以上説明の如く、本発明によればマスク演算に
よりその変化分を検出してパターン認識を行なう
ようにしたので、パワーの大小による影響を受け
ることなく、しかも前後のフレームの影響を考慮
した分析ができる。そしてしかも上記〜に示
すような、従来のものにはないすぐれた分析を行
うことができる。 As explained above, according to the present invention, pattern recognition is performed by detecting the change by mask calculation, so that analysis can be performed without being affected by the magnitude of power, and in addition, taking into account the influence of previous and subsequent frames. can. Furthermore, it is possible to perform superior analyzes that are not possible with conventional methods, as shown in ~ above.

なお上記説明では３×３のマスクを使用した場
合について説明したがマスクの大きさは勿論これ
に限定されるものではない。 In the above description, a case has been described in which a 3×3 mask is used, but the size of the mask is of course not limited to this.

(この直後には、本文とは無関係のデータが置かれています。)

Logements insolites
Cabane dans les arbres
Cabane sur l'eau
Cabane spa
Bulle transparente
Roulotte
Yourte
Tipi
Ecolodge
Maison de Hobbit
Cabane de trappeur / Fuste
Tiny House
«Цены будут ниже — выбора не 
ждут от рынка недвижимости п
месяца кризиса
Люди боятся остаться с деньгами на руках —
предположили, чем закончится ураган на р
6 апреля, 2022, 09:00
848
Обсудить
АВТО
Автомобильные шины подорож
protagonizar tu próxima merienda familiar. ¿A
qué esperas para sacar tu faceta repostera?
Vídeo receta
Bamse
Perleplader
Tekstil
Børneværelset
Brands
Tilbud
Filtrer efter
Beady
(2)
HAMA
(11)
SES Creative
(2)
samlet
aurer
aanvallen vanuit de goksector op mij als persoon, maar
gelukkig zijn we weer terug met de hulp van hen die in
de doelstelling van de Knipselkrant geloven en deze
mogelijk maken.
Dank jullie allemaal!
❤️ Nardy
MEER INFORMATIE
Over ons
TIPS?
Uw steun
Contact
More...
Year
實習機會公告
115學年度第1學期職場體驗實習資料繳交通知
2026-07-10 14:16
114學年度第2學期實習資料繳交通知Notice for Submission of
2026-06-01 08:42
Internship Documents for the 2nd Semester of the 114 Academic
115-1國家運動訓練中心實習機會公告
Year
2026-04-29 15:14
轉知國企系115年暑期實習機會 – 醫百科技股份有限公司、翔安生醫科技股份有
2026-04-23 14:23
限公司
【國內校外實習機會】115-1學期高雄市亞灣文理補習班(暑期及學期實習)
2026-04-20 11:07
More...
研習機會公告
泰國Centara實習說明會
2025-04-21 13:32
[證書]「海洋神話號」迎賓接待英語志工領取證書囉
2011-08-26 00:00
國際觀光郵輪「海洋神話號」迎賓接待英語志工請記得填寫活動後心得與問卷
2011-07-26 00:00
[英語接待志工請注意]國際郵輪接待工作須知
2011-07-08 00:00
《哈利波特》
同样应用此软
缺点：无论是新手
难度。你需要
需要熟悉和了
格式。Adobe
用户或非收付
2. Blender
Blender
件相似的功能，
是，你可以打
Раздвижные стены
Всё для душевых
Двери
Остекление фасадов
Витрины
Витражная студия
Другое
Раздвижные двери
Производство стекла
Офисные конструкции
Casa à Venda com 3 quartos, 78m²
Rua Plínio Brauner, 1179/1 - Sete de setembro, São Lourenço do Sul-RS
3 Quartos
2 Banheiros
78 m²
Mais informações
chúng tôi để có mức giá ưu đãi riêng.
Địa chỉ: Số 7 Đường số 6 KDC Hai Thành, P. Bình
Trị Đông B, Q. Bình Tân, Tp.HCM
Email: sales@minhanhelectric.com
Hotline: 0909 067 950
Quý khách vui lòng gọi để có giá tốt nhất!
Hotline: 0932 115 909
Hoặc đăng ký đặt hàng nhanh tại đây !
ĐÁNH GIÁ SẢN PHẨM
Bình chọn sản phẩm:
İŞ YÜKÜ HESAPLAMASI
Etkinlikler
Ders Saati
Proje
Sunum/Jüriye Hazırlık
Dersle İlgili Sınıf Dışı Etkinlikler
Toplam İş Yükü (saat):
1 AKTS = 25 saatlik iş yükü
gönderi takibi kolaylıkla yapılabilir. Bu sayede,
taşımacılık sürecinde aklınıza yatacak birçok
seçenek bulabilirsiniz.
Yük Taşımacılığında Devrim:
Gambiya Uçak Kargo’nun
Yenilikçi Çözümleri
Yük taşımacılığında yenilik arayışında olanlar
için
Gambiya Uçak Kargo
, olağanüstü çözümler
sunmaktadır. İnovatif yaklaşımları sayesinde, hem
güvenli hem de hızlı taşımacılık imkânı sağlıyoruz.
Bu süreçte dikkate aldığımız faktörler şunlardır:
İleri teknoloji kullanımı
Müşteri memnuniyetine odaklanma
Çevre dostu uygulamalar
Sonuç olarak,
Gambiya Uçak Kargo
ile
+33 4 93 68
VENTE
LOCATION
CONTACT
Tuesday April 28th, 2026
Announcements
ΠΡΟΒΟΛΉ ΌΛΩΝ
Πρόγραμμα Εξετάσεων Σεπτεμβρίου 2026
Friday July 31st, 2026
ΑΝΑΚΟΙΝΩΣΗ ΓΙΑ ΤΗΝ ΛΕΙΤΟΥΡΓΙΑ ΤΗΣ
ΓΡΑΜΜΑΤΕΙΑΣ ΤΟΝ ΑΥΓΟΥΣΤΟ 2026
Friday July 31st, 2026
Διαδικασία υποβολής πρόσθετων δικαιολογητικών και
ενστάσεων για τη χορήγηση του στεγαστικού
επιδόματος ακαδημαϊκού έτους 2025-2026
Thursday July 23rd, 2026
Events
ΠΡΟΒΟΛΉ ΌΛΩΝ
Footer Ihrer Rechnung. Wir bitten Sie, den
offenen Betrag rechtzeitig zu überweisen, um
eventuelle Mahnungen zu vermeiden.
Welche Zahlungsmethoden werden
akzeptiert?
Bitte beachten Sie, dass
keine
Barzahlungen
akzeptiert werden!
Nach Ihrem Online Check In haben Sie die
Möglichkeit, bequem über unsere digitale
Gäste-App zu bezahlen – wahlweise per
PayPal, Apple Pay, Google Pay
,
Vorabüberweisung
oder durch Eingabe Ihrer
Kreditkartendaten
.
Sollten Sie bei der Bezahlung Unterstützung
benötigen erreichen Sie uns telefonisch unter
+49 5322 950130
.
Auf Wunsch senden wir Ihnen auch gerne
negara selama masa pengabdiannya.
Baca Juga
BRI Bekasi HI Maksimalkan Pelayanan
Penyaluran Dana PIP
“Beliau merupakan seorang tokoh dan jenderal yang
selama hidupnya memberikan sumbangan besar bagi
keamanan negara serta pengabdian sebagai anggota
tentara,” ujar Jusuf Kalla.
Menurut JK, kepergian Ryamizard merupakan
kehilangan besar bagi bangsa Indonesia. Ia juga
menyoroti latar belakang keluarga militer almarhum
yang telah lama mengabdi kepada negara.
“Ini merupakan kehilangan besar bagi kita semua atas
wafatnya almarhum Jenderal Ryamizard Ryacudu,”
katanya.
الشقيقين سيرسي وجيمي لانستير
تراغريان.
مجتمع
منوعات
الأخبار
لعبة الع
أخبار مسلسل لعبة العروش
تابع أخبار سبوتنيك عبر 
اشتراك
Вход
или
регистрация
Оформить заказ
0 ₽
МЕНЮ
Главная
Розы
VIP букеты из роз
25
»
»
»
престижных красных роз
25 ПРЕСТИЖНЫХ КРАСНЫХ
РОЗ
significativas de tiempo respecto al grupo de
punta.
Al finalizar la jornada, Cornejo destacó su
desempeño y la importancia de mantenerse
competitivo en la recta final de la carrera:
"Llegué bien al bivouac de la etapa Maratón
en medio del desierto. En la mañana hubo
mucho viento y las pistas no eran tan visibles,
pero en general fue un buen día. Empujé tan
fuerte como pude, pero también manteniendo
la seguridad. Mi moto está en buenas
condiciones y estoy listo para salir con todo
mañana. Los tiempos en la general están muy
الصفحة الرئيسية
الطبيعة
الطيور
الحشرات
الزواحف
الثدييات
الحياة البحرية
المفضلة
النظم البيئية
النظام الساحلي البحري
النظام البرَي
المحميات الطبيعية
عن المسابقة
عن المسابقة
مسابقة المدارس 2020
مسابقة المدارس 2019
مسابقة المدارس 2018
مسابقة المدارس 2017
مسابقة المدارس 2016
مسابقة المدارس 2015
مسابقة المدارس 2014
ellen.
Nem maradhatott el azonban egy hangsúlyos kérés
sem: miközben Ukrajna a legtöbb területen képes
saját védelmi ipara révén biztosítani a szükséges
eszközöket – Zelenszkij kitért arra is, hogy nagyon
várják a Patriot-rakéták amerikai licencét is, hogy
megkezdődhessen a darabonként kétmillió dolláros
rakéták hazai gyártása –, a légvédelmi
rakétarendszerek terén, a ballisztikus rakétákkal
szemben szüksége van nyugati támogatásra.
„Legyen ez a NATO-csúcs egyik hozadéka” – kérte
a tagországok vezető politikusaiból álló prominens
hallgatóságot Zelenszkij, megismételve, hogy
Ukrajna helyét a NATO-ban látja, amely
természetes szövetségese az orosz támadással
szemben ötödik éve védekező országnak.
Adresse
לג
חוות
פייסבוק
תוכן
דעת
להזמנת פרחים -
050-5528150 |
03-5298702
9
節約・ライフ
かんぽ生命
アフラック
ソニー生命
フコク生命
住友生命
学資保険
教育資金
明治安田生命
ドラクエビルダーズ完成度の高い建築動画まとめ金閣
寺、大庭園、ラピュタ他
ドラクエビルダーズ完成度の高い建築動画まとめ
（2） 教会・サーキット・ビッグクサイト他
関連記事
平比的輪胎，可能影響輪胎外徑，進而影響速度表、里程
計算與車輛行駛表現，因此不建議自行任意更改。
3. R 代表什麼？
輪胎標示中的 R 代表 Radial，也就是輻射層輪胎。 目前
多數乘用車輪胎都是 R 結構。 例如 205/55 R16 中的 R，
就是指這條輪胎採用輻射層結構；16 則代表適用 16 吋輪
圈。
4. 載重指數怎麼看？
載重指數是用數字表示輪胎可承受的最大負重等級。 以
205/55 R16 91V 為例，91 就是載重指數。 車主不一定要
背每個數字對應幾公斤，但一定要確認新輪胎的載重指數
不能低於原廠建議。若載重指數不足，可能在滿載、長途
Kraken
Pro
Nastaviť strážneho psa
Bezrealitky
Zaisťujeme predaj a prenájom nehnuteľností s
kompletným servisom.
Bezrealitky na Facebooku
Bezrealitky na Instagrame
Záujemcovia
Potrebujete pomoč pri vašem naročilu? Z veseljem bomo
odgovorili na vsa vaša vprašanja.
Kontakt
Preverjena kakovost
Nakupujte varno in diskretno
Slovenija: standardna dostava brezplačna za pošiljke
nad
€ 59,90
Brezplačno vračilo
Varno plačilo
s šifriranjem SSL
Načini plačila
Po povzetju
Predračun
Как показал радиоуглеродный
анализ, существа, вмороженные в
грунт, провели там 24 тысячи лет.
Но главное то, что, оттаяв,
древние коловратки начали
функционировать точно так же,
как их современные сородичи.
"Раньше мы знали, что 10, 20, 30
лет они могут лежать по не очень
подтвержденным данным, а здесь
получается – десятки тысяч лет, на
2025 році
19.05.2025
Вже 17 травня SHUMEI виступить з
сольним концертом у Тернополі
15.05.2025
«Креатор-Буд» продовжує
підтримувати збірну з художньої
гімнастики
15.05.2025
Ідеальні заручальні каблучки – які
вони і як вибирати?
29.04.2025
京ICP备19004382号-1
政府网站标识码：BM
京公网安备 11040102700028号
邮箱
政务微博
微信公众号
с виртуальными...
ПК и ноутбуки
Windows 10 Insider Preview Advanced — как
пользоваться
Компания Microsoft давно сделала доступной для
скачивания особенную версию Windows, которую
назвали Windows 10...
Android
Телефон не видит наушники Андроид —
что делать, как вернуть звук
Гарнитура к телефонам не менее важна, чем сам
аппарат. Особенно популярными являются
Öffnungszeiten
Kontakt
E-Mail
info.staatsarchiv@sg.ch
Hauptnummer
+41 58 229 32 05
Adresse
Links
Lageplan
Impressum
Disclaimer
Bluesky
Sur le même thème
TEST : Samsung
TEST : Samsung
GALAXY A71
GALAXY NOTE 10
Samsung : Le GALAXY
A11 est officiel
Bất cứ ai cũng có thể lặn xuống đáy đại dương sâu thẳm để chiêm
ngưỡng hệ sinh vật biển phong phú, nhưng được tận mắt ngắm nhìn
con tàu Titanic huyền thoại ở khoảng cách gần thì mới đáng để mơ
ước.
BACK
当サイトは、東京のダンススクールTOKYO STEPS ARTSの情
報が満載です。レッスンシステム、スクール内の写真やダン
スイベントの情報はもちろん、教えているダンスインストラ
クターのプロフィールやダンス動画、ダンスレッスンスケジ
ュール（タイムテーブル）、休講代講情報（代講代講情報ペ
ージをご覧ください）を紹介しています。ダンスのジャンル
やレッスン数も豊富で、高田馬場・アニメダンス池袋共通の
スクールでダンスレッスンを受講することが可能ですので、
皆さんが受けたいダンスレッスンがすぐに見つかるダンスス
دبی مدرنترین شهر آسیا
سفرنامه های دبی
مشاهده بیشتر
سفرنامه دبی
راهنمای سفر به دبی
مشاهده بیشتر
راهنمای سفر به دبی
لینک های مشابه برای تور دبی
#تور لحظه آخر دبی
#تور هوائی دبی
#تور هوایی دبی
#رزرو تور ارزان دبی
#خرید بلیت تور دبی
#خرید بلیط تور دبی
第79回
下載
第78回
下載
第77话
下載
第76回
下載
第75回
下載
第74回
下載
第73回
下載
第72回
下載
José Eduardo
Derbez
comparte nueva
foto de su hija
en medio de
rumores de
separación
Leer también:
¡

【図面の簡単な説明】[Brief explanation of the drawing]

第１図は音声の周波数スペクトル特性図、第２
図はそのパワーの大小を濃淡で示した周波数スペ
クトル特性図、第３図はその周波数スペクトル特
性図の特徴を明確にするために閾値を設けて作成
した周波数スペクトル特性図、第４図は本発明に
おいて使用するマスクの説明図、第５図は本発明
において使用される他のマスクの説明図、第６図
は第４図のマスクにより分析された周波数スペク
トル特性図、第７図は本発明の一実施例構成図、
第８図はその動作状態を示すフローチヤートであ
る。図中、１は音声入力部、２はスペクトル変換
部、３は第１フレームバツフア、４は第２フレー
ムバツフア、５は第３フレームバツフア、６はマ
スク演算回路、７は４方向成分抽出回路、８は有
音部始端・終端検出回路、９は母音・子音判定回
路、１０は辞書部、１１は照合部、１２は音韻識
別部である。 Figure 1 is a frequency spectrum characteristic diagram of voice, Figure 2 is a diagram of the frequency spectrum characteristics of voice.
The figure is a frequency spectrum characteristic diagram showing the magnitude of the power in shading, Figure 3 is a frequency spectrum characteristic diagram created by setting a threshold value to clarify the characteristics of the frequency spectrum characteristic diagram, and Figure 4 is the invention of the present invention. FIG. 5 is an explanatory diagram of another mask used in the present invention, FIG. 6 is a frequency spectrum characteristic diagram analyzed by the mask of FIG. 4, and FIG. 7 is an explanatory diagram of another mask used in the present invention. An example configuration diagram,
FIG. 8 is a flowchart showing the operating state. In the figure, 1 is an audio input section, 2 is a spectrum conversion section, 3 is a first frame buffer, 4 is a second frame buffer, 5 is a third frame buffer, 6 is a mask calculation circuit, and 7 is a four-directional component. 8 is a sound part start/end detecting circuit, 9 is a vowel/consonant determining circuit, 10 is a dictionary section, 11 is a collation section, and 12 is a phoneme identification section.

Claims

Translated fromJapanese

【特許請求の範囲】[Claims]

１音声入力を周波数スペクトルにもとづき分析
しこの分析結果を辞書と照合して音声認識を行う
音声認識方式において、音声入力を周波数成分お
よびそのパワーの大小を表示するスペクトルを作
成するスペクトル変換手段と、このスペクトルを
マスク演算するマスク演算手段と、このマスク演
算にもとづき少なくとも上記スペクトルの縦方向
のパターン変化を示す縦方向成分と横方向のパタ
ーン変化を示す横方向成分を抽出する成分抽出手
段を有し、この縦方向成分および横方向成分にも
とづき得られたパターンにより辞書を照合するよ
うにしたことを特徴とする音声認識方式。1. In a speech recognition method that analyzes a speech input based on a frequency spectrum and compares the analysis result with a dictionary to perform speech recognition, a spectrum conversion means that creates a spectrum of the speech input to display the frequency components and the magnitude of their power; It has a mask calculation means for performing a mask calculation on this spectrum, and a component extraction means for extracting at least a vertical component representing a pattern change in the vertical direction and a horizontal component representing a pattern change in the horizontal direction of the spectrum based on the mask calculation. , a speech recognition method characterized in that a pattern obtained based on the vertical component and the horizontal component is checked against a dictionary.